A fact-finding team and CPI leader D Raja on Friday questioned the legality of the restart of land acquisition in Odisha for the proposed $12-billlion POSCO steel plant. After widespread protests, the process has now been put on hold temporarily.

At the release of a fact-finding report here on Friday, Raja, who was at the protest site recently, said the memorandum of understanding (MoU) with Korean steel major POSCO had expired in June 2010. “A fresh MoU has not been signed. How can the Government take over the land without that?” he asked.

Madhuresh Kumar, National Organiser of the National Alliance of People’s Movement, said the protesters would explore the option of seeking legal recourse, and if need be even revoke international laws in this regard.

The fact-finding team, mainly consisting of members of the legal fraternity, said they were informed that about 230 cases, many of which were false, had been filed against about 2,000 villagers who had been protesting against the land acquisition since the past seven years.
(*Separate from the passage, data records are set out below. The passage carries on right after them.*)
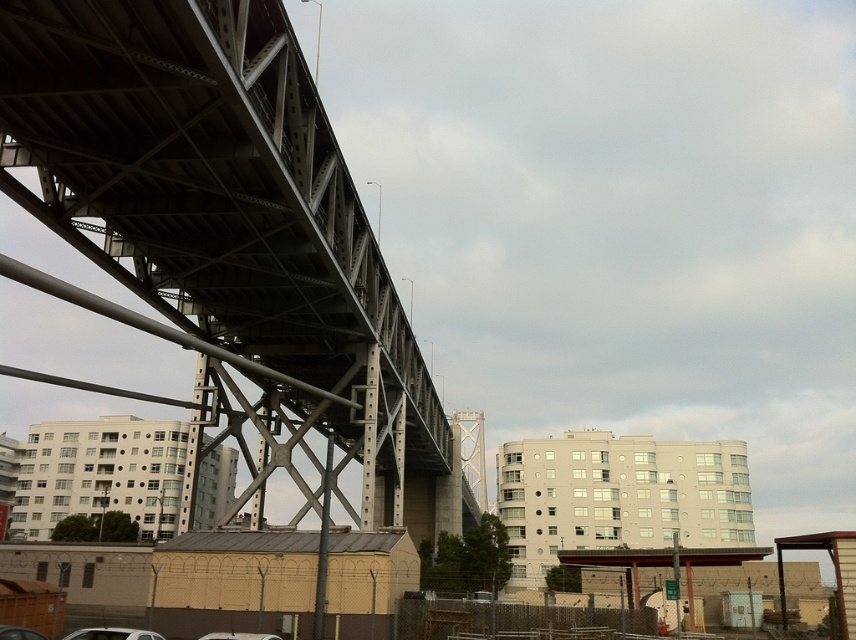 You are a delivery drone that needs to fly from the metallic gray bridge at upper left to the white matte car at lower left. The drone has a maximum flight distance of 25 meters. Can it make the trip without recharging?

The distance between the metallic gray bridge at upper left and the white matte car at lower left is 26.73 meters, which exceeds the drone s maximum flight distance of 25 meters. Therefore, the drone cannot make the trip without recharging.

You are standing on the sidewalk below the metallic gray bridge at upper left and want to take a photo of the white matte car at lower left parked nearby. Which object should you look up towards to frame the shot properly?

You should look up towards the metallic gray bridge at upper left because it is taller than the white matte car at lower left, so positioning the camera to include the bridge in the upper part of the frame will help capture the car below effectively.

You are driving a white matte car at lower left and want to exit the area. The metallic gray bridge at upper left is blocking your path. Is there a way to go around it?

The metallic gray bridge at upper left is in front of the white matte car at lower left, so you can go around it by moving to either the left or right side of the bridge to bypass the obstruction. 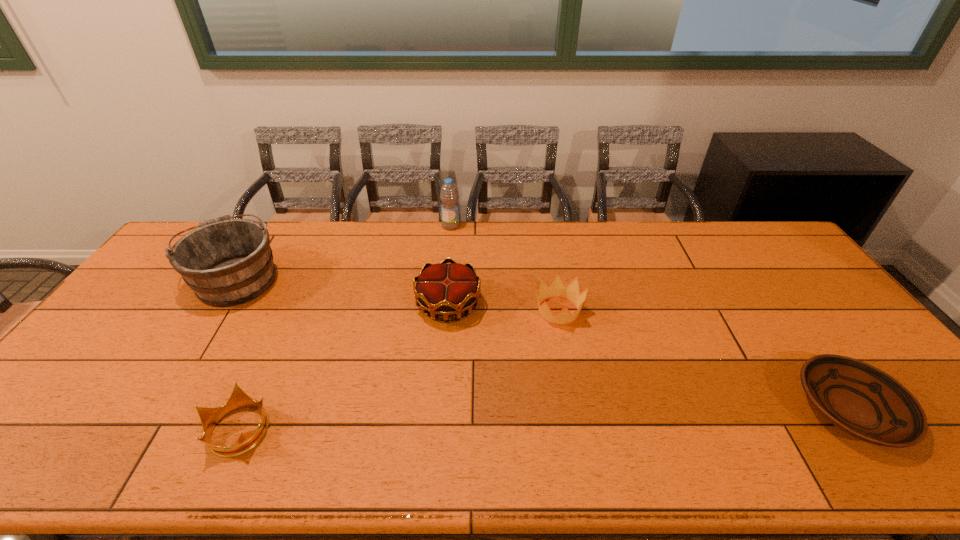 You are a GUI agent. You are given a task and a screenshot of the screen. Output one action in this format:
    pyautogui.click(x=<x>, y=<y>)
    Task: Click on the vacant point located between the second object from right to left and the second crown from left to right
    The width and height of the screenshot is (960, 540).
    Given the screenshot: What is the action you would take?
    pyautogui.click(x=503, y=308)

Where is `vacant area that lies between the nearest crown and the second crown from left to right`? This screenshot has width=960, height=540. vacant area that lies between the nearest crown and the second crown from left to right is located at coordinates (344, 367).

I want to click on vacant region between the plate and the leftmost object, so click(542, 344).

Locate an element on the screen. This screenshot has width=960, height=540. free spot between the second crown from right to left and the rightmost crown is located at coordinates (503, 308).

Image resolution: width=960 pixels, height=540 pixels. Find the location of `free area in between the water bottle and the leftmost object`. free area in between the water bottle and the leftmost object is located at coordinates (344, 252).

At what (x,y) coordinates should I click in order to perform the action: click on free space between the nearest crown and the second object from right to left. Please return your answer as a coordinate pair (x, y). This screenshot has height=540, width=960. Looking at the image, I should click on point(398,370).

Identify the location of object that stands as the closest to the second crown from right to left. (557, 289).

Find the location of a particular element. object that is the closest to the second crown from left to right is located at coordinates (557, 289).

Select which crown is the closest to the wine bucket. Please provide its 2D coordinates. Your answer should be formatted as a tuple, i.e. [(x, y)], where the tuple contains the x and y coordinates of a point satisfying the conditions above.

[(209, 417)]

The height and width of the screenshot is (540, 960). I want to click on the second closest crown to the wine bucket, so click(x=442, y=289). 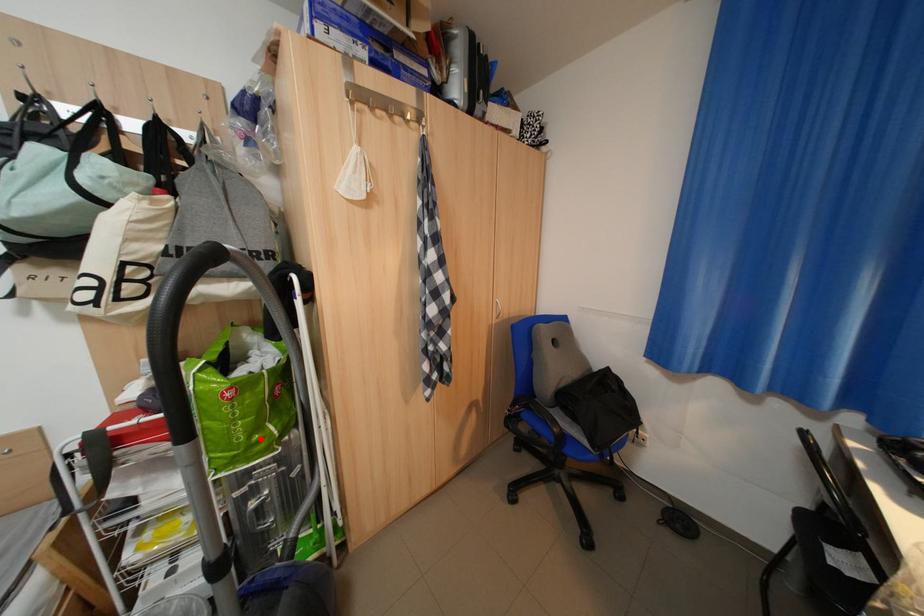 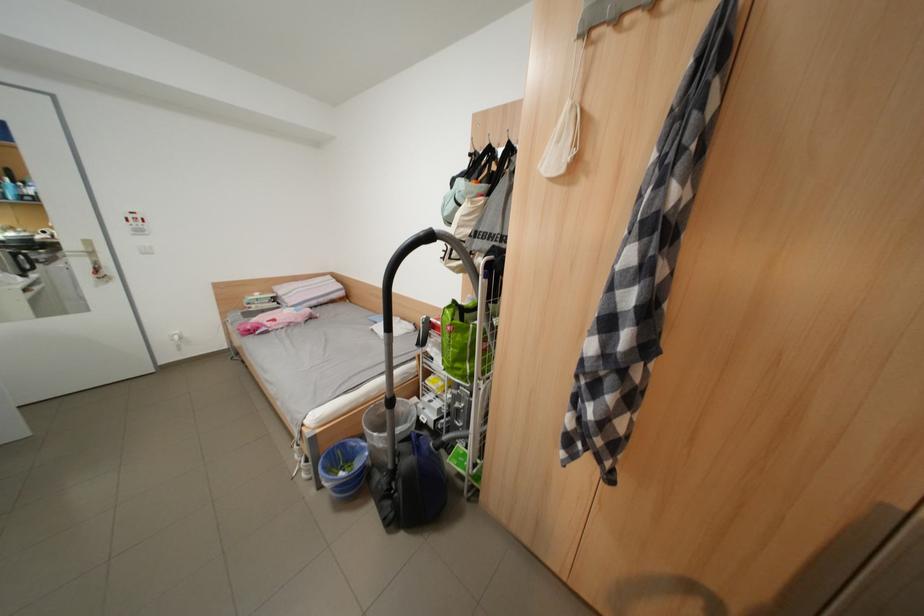 Question: I am providing you with two images of the same scene from different viewpoints. In image1, a red point is highlighted. Considering the same 3D point in image2, which of the following is correct?

Choices:
 (A) It is closer
 (B) It is farther

Answer: (B) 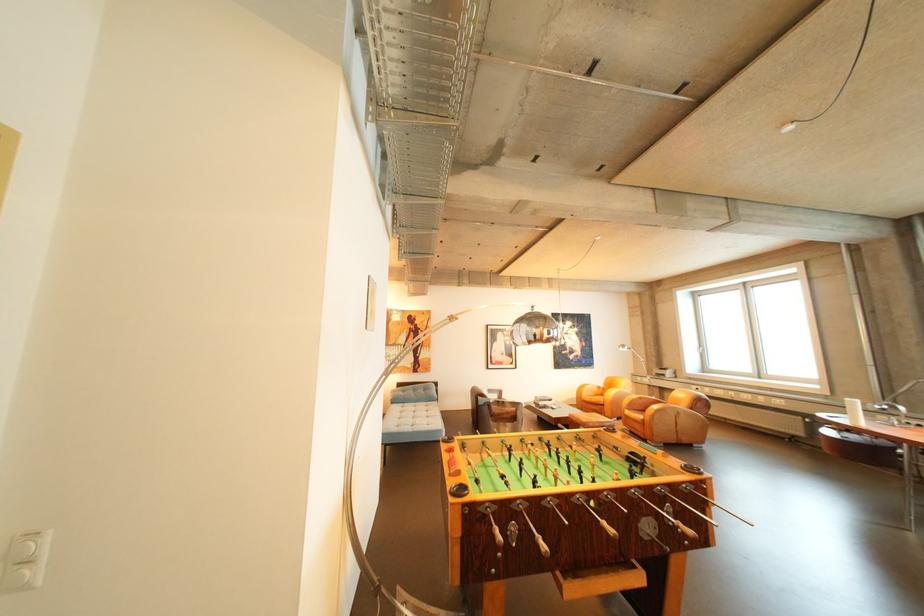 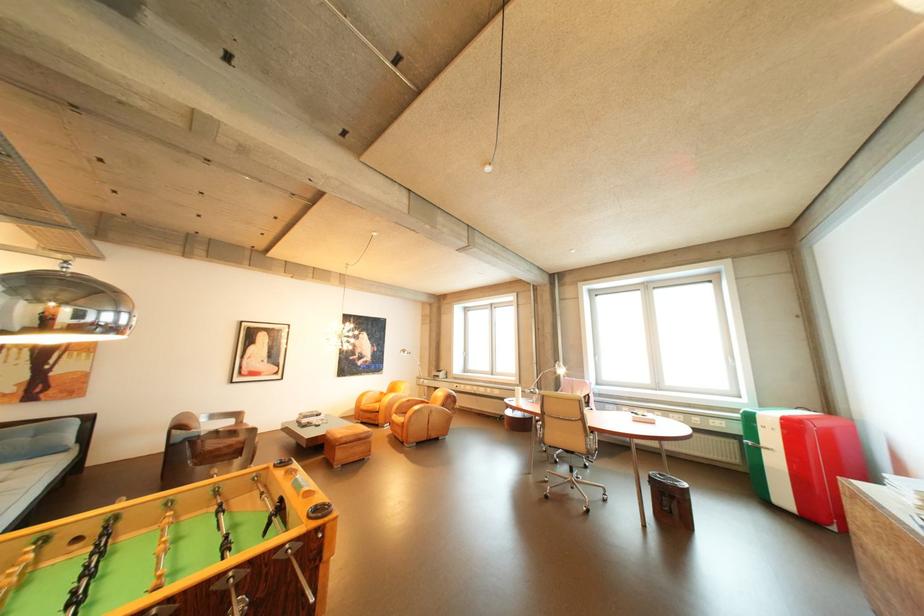 The point at (x=506, y=426) is marked in the first image. Where is the corresponding point in the second image?

(213, 469) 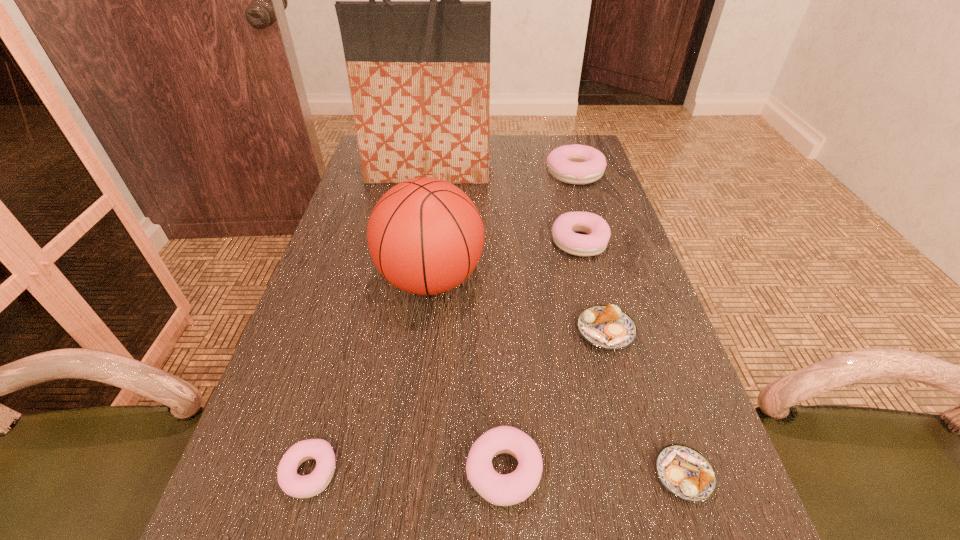 Where is `vacant area that lies between the second farthest pink pastry and the tallest object`? vacant area that lies between the second farthest pink pastry and the tallest object is located at coordinates (504, 207).

The width and height of the screenshot is (960, 540). What are the coordinates of `empty space between the farther brown pastry and the second farthest pink pastry` in the screenshot? It's located at (592, 286).

Image resolution: width=960 pixels, height=540 pixels. Find the location of `object that ranks as the fifth closest to the smallest pink pastry`. object that ranks as the fifth closest to the smallest pink pastry is located at coordinates (563, 231).

Image resolution: width=960 pixels, height=540 pixels. I want to click on the seventh closest object to the basketball, so click(683, 471).

Locate an element on the screen. the third closest pastry to the nearer brown pastry is located at coordinates (563, 231).

This screenshot has width=960, height=540. I want to click on the fifth closest pastry to the tallest pastry, so click(297, 486).

Select which pink pastry appears as the closest to the fifth pastry from right to left. Please provide its 2D coordinates. Your answer should be formatted as a tuple, i.e. [(x, y)], where the tuple contains the x and y coordinates of a point satisfying the conditions above.

[(297, 486)]

The image size is (960, 540). Find the location of `pink pastry that is the closest to the second tallest object`. pink pastry that is the closest to the second tallest object is located at coordinates (563, 231).

Locate an element on the screen. This screenshot has height=540, width=960. vacant space that satisfies the following two spatial constraints: 1. on the front-facing side of the bigger brown pastry; 2. on the right side of the shopping bag is located at coordinates (401, 331).

Identify the location of free space that satisfies the following two spatial constraints: 1. on the front side of the basketball; 2. on the left side of the nearer brown pastry. (408, 475). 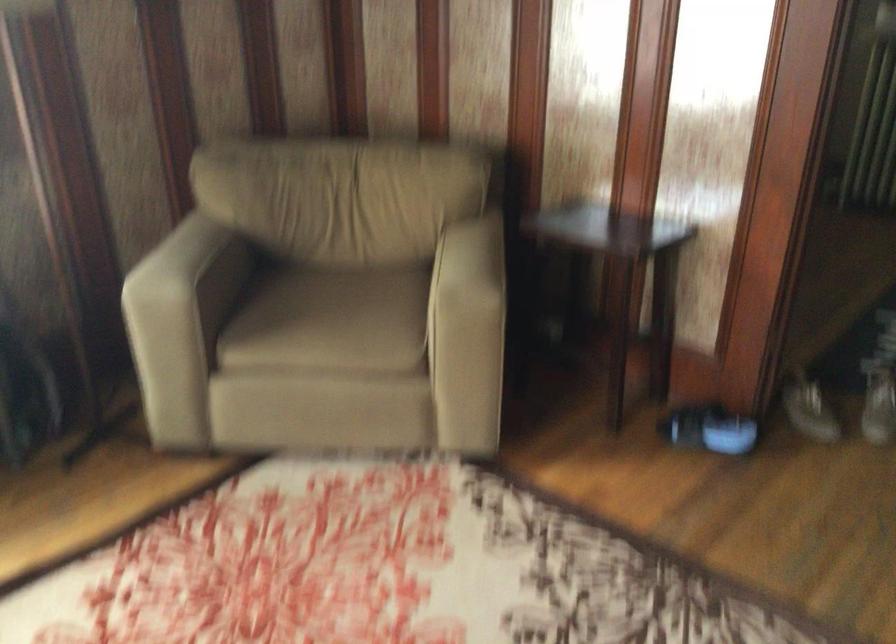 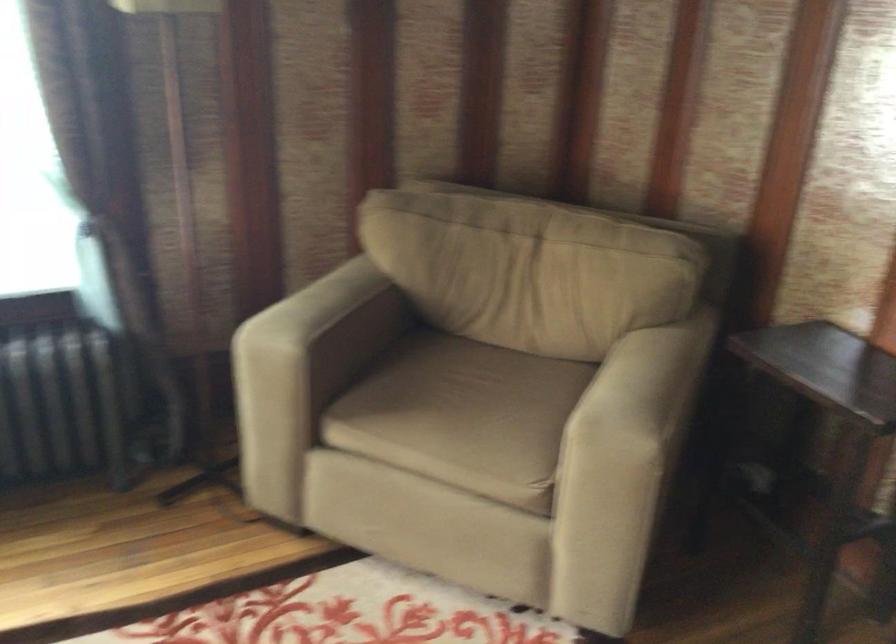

As a result, the villagers cannot move out of the villages.

“There are no cases or actions against the police or hired goons who entered villagers’ homes and beat them up or destroyed their livelihood by ripping apart betel leaf vines,” said senior lawyer Prashant Bhushan.

Calling for respecting dissent rather than criminalising it, the fact-finding team demanded that the Government should withdraw all criminal cases on protesting villagers and order an enquiry into the “abuse of the criminal system to target villagers and take necessary action against the officials concerned”.

On the Government’s claim that some villagers had already taken compensation for land, Raja demanded that a joint committee be set up, with local representation, to verify claims made on both sides.